未知の国・コロンビアからの便り(60)
世界の街角へ、コロンビアの切花3
読者の皆さん、こんにちは。
世界に誇るコロンビアの切花特集は今回が最後です。

La Gaitana Farms社さんでは、莫大な消費を要する水を確保する為に自社用地の中に貯水池を作り、雨水を貯めて使用しています。
説明に専門用語が入っていたので今ひとつ理解できませんでしたが、要は水のPH値を検査した上で自社内に還流させているようです。こちらでは原則としてこのような雨水や地下水を利用しているようです。
ボゴタはその昔湿地帯が多かった為に、今でも地下には豊富な水があるようで、その為に地盤が軟弱で高層ビルを建設できないという土地柄です。
ちなみに、画面に見える山はボゴタ首都市の西の外れを越えた所にあり、私自身この場所を訪問したのは初めての事でした。

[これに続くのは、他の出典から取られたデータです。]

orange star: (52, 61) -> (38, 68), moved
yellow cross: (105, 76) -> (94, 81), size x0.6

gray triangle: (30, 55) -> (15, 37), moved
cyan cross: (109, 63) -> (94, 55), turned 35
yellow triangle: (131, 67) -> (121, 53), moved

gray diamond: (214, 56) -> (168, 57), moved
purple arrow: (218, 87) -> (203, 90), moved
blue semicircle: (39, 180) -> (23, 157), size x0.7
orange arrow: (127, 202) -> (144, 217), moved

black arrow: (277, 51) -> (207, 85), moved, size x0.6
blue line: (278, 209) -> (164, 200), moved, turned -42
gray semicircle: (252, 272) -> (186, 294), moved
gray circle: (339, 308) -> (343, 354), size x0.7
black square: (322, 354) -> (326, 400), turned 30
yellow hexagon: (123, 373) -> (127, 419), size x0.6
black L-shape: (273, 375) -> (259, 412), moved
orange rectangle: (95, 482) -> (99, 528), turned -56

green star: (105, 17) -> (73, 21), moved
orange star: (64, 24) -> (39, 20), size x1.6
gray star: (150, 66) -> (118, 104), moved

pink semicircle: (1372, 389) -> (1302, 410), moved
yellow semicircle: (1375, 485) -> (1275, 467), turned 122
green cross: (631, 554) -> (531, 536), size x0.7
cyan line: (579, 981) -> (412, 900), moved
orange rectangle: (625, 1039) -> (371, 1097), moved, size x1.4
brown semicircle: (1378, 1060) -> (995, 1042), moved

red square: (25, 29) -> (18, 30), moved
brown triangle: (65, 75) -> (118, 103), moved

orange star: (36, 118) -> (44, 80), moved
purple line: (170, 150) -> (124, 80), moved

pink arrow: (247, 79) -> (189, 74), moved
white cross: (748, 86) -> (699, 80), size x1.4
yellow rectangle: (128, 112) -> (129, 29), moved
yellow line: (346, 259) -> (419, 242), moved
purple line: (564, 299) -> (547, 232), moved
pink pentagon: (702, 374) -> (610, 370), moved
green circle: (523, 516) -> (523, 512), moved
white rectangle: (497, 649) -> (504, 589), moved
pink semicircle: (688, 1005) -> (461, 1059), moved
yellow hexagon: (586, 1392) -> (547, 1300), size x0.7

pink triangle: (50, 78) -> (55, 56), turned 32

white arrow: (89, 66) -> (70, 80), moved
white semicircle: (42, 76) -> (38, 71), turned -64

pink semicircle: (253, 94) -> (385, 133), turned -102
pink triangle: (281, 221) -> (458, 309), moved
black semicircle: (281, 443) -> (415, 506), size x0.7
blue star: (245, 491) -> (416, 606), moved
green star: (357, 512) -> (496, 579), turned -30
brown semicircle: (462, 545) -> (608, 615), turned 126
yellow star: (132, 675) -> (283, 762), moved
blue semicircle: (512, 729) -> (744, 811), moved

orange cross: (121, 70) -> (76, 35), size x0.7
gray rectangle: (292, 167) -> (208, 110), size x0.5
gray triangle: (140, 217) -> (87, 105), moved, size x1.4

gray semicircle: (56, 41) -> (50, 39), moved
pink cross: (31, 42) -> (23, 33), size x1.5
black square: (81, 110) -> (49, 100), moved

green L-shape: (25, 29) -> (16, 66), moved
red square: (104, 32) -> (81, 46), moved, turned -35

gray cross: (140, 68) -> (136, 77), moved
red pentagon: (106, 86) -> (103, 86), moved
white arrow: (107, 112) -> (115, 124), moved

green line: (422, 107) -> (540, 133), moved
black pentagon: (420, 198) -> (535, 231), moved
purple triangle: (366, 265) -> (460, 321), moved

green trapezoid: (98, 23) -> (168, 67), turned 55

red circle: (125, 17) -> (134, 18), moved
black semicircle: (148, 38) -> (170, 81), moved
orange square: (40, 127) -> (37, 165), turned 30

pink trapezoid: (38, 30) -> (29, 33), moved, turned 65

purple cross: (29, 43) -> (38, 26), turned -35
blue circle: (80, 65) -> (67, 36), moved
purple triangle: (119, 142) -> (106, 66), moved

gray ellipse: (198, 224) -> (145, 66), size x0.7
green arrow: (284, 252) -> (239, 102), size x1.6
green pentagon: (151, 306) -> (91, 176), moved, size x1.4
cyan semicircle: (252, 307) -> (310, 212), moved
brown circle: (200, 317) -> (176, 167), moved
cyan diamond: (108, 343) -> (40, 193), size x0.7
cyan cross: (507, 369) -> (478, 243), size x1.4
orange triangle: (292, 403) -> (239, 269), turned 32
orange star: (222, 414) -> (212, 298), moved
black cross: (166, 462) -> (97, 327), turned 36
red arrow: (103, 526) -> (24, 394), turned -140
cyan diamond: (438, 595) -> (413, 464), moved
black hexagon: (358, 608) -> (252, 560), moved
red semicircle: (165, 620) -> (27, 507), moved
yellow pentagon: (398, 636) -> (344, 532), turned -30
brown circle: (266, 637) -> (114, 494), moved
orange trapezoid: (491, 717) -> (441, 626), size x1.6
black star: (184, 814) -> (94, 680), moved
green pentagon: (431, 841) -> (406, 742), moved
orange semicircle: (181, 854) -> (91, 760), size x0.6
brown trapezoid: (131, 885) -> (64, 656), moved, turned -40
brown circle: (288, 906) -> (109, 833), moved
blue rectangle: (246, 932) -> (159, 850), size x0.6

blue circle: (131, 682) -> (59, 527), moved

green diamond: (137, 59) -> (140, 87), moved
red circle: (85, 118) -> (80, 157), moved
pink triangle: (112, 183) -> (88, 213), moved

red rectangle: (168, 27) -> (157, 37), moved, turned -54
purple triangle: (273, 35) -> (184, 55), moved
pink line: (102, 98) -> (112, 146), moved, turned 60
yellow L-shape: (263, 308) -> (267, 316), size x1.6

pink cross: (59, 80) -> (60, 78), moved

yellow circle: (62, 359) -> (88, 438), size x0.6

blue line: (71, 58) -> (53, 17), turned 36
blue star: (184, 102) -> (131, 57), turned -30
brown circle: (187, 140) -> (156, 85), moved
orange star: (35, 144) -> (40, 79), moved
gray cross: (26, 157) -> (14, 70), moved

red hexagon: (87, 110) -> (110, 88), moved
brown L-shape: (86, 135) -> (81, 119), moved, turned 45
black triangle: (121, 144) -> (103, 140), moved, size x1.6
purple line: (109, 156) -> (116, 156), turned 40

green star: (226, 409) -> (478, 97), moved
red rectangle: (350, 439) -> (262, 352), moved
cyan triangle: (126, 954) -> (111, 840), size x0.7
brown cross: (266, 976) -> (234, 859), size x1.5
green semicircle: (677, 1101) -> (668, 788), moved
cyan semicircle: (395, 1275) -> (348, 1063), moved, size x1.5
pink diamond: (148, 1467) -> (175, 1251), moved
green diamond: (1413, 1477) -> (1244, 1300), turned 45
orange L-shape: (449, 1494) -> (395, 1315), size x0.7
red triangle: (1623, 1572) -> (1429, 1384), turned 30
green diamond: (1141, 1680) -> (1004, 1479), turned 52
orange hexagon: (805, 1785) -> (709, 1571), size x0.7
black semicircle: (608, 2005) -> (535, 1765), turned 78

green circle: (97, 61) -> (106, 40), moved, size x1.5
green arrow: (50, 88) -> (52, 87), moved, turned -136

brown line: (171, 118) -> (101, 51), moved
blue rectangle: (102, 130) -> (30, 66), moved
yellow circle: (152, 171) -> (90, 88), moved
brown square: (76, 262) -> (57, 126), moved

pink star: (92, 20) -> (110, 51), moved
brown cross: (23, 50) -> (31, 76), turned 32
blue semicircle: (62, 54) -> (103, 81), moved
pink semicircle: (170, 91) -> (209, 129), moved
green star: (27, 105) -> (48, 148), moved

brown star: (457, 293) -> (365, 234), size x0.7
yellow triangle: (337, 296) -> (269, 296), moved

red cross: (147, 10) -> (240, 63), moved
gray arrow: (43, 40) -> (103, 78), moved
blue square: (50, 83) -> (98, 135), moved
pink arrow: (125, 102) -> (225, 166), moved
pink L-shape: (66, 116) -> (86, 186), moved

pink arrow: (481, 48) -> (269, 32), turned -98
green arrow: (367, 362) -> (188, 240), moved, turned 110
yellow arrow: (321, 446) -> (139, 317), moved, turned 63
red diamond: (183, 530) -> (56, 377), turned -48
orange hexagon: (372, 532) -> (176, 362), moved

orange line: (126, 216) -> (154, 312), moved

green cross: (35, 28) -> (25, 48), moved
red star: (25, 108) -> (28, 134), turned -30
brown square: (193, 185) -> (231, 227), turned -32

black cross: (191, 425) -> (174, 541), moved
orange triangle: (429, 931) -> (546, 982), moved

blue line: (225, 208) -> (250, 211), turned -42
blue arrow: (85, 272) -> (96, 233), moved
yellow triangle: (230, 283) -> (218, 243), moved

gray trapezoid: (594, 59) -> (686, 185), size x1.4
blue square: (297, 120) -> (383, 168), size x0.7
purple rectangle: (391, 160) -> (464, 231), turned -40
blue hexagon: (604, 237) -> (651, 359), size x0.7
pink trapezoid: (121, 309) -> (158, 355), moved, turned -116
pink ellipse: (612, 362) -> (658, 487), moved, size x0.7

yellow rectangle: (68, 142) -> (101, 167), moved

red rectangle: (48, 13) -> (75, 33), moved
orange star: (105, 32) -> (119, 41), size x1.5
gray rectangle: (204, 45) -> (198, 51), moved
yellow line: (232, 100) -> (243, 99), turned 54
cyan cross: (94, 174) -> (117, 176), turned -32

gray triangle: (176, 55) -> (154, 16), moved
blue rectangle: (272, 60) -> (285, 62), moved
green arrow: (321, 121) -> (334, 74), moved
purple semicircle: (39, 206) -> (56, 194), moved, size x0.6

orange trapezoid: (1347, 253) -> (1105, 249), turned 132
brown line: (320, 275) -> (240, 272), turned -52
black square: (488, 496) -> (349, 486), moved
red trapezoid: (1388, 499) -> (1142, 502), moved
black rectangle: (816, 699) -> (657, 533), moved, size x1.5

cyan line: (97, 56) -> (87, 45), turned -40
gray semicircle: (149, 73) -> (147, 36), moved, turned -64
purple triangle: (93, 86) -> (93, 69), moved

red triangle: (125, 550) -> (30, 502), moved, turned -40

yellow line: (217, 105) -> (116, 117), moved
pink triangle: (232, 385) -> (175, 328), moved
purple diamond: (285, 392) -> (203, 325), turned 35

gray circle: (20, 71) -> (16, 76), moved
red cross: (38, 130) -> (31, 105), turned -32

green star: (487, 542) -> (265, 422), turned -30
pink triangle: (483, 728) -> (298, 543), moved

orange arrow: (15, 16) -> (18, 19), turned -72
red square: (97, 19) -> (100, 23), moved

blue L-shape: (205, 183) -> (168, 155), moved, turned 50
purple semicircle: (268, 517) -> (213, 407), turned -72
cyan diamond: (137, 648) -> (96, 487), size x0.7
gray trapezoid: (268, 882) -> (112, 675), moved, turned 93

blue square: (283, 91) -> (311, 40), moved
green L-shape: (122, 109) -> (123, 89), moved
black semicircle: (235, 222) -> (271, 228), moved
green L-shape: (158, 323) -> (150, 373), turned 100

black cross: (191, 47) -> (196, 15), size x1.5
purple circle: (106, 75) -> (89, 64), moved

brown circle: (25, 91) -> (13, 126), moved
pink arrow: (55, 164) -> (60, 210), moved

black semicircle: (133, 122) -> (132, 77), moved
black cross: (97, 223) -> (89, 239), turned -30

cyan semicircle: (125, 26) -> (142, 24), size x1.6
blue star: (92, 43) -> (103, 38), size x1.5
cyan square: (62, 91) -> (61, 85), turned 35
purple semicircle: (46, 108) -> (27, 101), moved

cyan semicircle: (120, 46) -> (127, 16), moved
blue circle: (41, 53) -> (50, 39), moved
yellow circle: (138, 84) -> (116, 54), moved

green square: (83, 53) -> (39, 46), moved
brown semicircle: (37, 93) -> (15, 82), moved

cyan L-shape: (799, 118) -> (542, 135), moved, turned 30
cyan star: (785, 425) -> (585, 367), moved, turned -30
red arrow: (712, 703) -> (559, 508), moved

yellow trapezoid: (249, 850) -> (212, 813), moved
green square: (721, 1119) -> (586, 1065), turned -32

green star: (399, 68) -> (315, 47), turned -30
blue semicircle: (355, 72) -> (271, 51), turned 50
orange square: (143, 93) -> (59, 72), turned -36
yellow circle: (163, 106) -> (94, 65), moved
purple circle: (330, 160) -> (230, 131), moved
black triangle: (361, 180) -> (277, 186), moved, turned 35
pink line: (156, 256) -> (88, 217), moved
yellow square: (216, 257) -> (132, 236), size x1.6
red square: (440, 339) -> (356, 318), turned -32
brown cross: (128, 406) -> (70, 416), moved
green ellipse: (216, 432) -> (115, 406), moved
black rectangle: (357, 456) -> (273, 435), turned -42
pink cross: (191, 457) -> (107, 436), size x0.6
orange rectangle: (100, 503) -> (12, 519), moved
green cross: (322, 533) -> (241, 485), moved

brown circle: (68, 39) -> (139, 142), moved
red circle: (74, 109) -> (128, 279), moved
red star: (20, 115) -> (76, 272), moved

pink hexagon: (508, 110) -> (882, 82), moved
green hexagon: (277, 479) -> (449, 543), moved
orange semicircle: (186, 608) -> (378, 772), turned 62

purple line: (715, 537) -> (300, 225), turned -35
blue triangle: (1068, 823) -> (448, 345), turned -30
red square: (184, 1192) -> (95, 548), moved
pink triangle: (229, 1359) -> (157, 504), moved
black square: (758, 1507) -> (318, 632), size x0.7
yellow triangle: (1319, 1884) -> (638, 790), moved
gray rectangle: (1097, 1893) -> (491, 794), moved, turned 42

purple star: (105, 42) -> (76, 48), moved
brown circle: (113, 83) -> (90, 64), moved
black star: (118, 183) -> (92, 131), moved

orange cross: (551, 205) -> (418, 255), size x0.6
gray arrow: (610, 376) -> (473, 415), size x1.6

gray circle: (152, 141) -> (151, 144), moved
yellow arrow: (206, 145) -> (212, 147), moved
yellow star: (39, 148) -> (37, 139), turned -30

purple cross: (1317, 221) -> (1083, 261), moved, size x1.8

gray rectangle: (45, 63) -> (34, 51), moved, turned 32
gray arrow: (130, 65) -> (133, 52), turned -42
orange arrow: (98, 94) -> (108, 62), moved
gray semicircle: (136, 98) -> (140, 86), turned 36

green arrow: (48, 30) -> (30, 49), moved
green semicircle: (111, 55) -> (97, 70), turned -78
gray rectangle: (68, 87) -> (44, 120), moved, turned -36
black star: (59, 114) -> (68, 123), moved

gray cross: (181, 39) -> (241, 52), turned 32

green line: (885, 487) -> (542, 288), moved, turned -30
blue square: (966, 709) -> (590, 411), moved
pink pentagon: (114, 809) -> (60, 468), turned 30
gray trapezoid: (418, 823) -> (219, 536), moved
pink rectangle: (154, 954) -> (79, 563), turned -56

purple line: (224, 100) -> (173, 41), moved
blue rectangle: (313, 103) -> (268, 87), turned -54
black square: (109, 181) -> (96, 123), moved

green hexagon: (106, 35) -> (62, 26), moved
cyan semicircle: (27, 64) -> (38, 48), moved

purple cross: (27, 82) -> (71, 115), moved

そしてこちらが、集荷場に掲げられた出荷時のカーネーションの開き具合を図にしたパネルです。これは特集の
最初にご案内したものです。
画像左側が仕向先として最も遠い"日本"向けでカテゴリー1、次にヨーロッパ・アメリカ向けとなり、右側の完全に
開き切った状態が"ロシア"向けの状態です。カテゴリー1と5ではまるで違う事が一目瞭然です。


こちらが集荷場です。農場内でカットされた各種切花はこちらに集められ、女性従業員の手によって"花束"という
完成品になります。JETRO事務所長氏もコメントされていましたが、このような細かな仕事は女性のほうが向いて
いるようです。それが故に全従業員の80%が女性という数字に表れているのでしょうか。
この場所に入るとそこで"花の美しさ"をようやく実感できます。それまでは一つの巨大なビニールハウスに一種類、若しくは最大でも二種類の花しか見る事ができず、それも極めてつぼみに近かったので、ここが切花の一大生産地という気がしていませんでした。
最近では、世界中に展開する仏系大手スーパーがコロンビアから大量に切花を買い上げて、自社店舗に卸して
いるという話を聞いた事があります。画像左側の花束は主に市内の大手スーパー向けのようですが、それにしても花というのは実に気分を和やかにさせてくれるものと、改めて感じました。

こちらは輸出タイプの切花の梱包したものです。このような箱に入れられて出荷します。
ちなみにこの一角は前述の女性たちが働く所とは別に隔離されていて、ただでさえ冷涼なボゴタで更に冷えた空気が循環する「冷蔵庫」状態となっています。その為、画像が極めて不鮮明になっていました。
こちらの一角では輸出を目的とした梱包が行われていましたが、一部の箱には日本の某切花流通業者の名前が
記載されていました。日本への長旅を控えた待合室といった感じです。
国外への出荷は主として午後3時過ぎを最初として農場からボゴタ空港へ向けて出発していきます。我々はまさに出荷を控えた一日の仕事のピーク時にこの場に立ち入った訳です。
今回私は幸運にも切花生産の現場を訪問する事が出来、とても素晴らしい体験をさせていただきました。
コロンビアの切花生産は世界第二位の規模とはいえ、実際のところどのような状況下で生産されているのか、とても興味がありました。
これは製造業の全てに言える事かもしれませんが、この切花産業もただ苗を植えてカットして出荷するという単純な説明だけでは言い切れない、様々な手間と労力を要すものである事を実感しました。
今後、流通事情の更なる向上によって遠い日本へ多くの種類のコロンビア産切花が旅立ち、日本の多くの皆さんの心を癒す時が必ずや来る筈です。
「花の国・コロンビア」の名は将来的に世界中の方々に認知される事でしょう。